Dans la religion juive, dans la tradition, l’excision du prépuce permet en fait de placer l’homme devant sa responsabilité, d’éviter toute perversion et de lui dire en quelque sorte : « attention, tu devras rendre des comptes aussi de ta moralité, de ton éthique, vis-à-vis de ton dieu, vis-à-vis de ton créateur. »

Journaliste : La circoncision est en quelques sortes une garantie contre la perversion ?

C’est une question à laquelle il est très difficile de répondre, parce qu’on a pas vraiment de garantie. Mais il est évident que c’est une marque qui permet d’atténuer les tendances, les pulsions sexuelles comme dirait Freud, qui sont innées en nous. Et le but au fond n’est pas d’empêcher, mais de canaliser. Cette excision du prépuce, spirituellement, est un potentiel que l’on donne à l’enfant de canaliser son futur par rapport à sa moralité. 

Partie 6 : Entretien avec Sami Aldeeb (11:17)

Journaliste : Pour le mohel, la circoncision c’est l’atténuation du plaisir, la canalisation de la perversion. Et pour les musulmans ?

Sami Aldeeb : Ce que dit le mohel, on va le retrouver chez des théologiens musulmans. Eux disaient qu’en coupant le prépuce on va rendre le gland plus dur et moins sensible, et ainsi on va réduire le plaisir. Mais ça c’était avant qu’on donne de l’importance au plaisir sexuel. Et quand les gens ont vu dans l’acte sexuel quelque chose de positif, ils ont renversé l’argument. Ceux qui étaient en faveur de la circoncision pour réduire le plaisir ont dit « ah non non, c’est juste le contraire ! ». D’un jour à l’autre, ça s’est renversé. Aujourd’hui il y a des gens qui vous disent le contraire : que la circoncision augmente le plaisir. Chez les juifs, chez les chrétiens et chez les musulmans.

(…)

Partie 7 : Retour avec Wahid (13:20)

Wahid : C’était sur la terrasse, dans un village qui s’appelle Chlef. (…) Avec une musique traditionnelle assez forte pour couvrir les cris des enfants.

(…)

Journaliste : De qui est-ce que vous vous sentez victime ?

Wahid : En premier lieu de la part de mon père, parce qu’il ne m’a pas laissé le libre-arbitre.

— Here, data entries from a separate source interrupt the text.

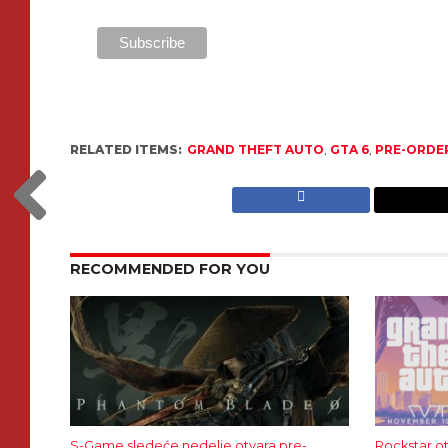
RELATED ITEMS:
GRAND THEFT AUTO
,
GTA 6
,
PRE-ORDE
RECOMMENDED FOR YOU
S-Game sledeće nedelje otvara pre-
Rockstar o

Mais lui-même, c’était aussi le cas ?

Oui, il y a comme un espèce de transfert de culpabilité. Si le père ne fait pas circoncire son garçon ou ses fils, la culpabilité ne peut pas être transférée.

Et vous Wahid, si un jour vous avez des enfants, un fils, est-ce que vous ne pensez pas que cette tradition sera plus forte ?

Non, mon choix sera que l’enfant choisira de lui-même, puisque tout ce que j’ai traversé je ne veux pas qu’il le traverse. Je voudrais qu’il évite tout ça.